Susan Stinson, a Northampton writer who hosted me at the town’s local library in March 2011, wrote me about an interview I did for a radio show in neighboring Amherst when I was visiting for that reading. I grew up in Northampton, and my most recent novel The River Gods is set there. Susan wrote:
I’m interested on what you say here about the central reason that Jonathan Edwards got dismissed is that he was taking it on himself to be the judge of souls. That reading makes so much sense in The River Gods, since it certainly does represent a big part of what the town accused him of (it’s a complex, kind of slippery story, the why there, I know you know), but, I see it a bit differently.

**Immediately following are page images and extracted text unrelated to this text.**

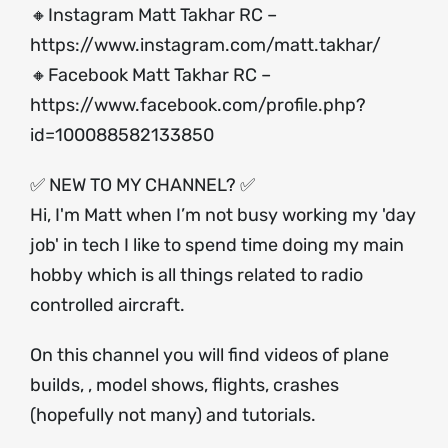
🔸Instagram Matt Takhar RC –
https://www.instagram.com/matt.takhar/
🔸Facebook Matt Takhar RC –
https://www.facebook.com/profile.php?
id=100088582133850
✅ NEW TO MY CHANNEL? ✅
Hi, I'm Matt when I’m not busy working my 'day
job' in tech I like to spend time doing my main
hobby which is all things related to radio
controlled aircraft.
On this channel you will find videos of plane
builds, , model shows, flights, crashes
(hopefully not many) and tutorials.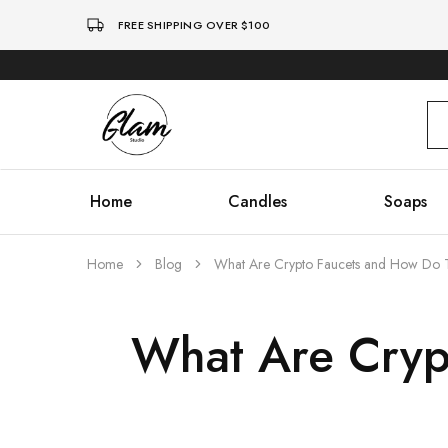
FREE SHIPPING OVER $100
Glam
Kenya
Studio
Home
Candles
Soaps
Home
Blog
What Are Crypto Faucets and How Do
What Are Cryp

In changing the policy to require people to make professions of experiences of grace in order to join the church, he was reversing decades of local precedent and overturning an important policy of his widely beloved grandfather and predecessor in the pulpit, Solomon Stoddard—but, while I don’t doubt that people felt both judged and terrified under his no-doubt arrogant eye, he was instituting a practice that was common in other parts of the colony, and he wasn’t taking it on himself to judge their souls—he was very clear that only God could do that. (And, yeah, all sorts of other things went into the dispute, including fallout from a case of lots of youth using midwives’ books as porn, and residual tensions from land disputes.)

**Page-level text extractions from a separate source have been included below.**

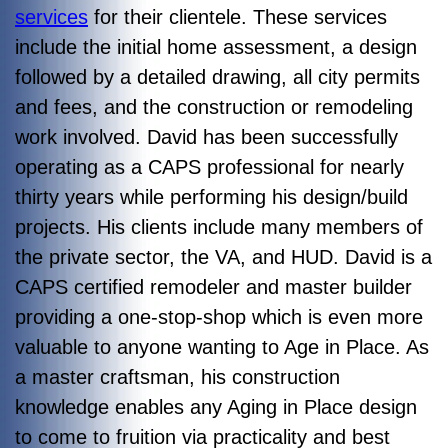
services
for their clientele. These services
include the initial home assessment, a design
followed by a detailed drawing, all city permits
and fees, and the construction or remodeling
work involved. David has been successfully
operating as a CAPS professional for nearly
thirty years while performing his design/build
projects. His clients include many members of
the private sector, the VA, and HUD. David is a
CAPS certified remodeler and master builder
providing a one-stop-shop which is even more
valuable to anyone wanting to Age in Place. As
a master craftsman, his construction
knowledge enables any Aging in Place design
to come to fruition via practicality and best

Susan Stinson is putting the finishing touches on a beautiful novel about Jonathan Edwards herself, but she’s reacting to my own pronouncements during the interview with Francesca Rheannon on her syndicated radio show Writer’s Voices. Here is a link to the interview:
Susan quite rightly disputes some of my remarks about Edwards. My novel touched on him for only fifteen pages. Susan knows much more of his story and the history around him than I do. What intrigues me about this radio interview is that I sound so sure of myself when I talk about the historical research, and in fact I am not at all sure that what I said was very well-grounded in fact or history. My brother, long ago, told me that you had to sound certain of your facts before you actually knew what the facts were. I marveled at his ability to sound so sure of himself whenever he told me any story (we were in our early teens at the time). I later realized that this is the essence of writing fiction. Not that you lie, but that you pretend to be certain you’re telling the truth. Some writers of memoir and nonfiction (and some critics of the process like David Shields) have noted that sometimes the best memoirists deliberately lie in order to achieve something remarkably like the truth of a memory. I have noticed this when I’ve written completely fictional versions of experiences I’ve actually had, I arrive at something that does look an awful lot like the truth—or a truth—of the experience. When I write something I think of as completely fictional, it takes months or years to feel I’m telling the truth about this reality. Before I feel that, especially if I have been away from the project for a while, it is a pale shadow, a set of unfinished unrealities, bullshit. But in making any nonfiction or fiction it is vital and necessary to find the certainty that one’s own bullshit is true.
Mark Athitakis, in his blog American Fiction Notes, passes on a report from a reading E.L. Doctorow gave at the George Washington University: “How much of what you write is true?” called a voice from the crowd. “Does it sound true?” replied Doctorow. “Well, yes.” “Then it is true.”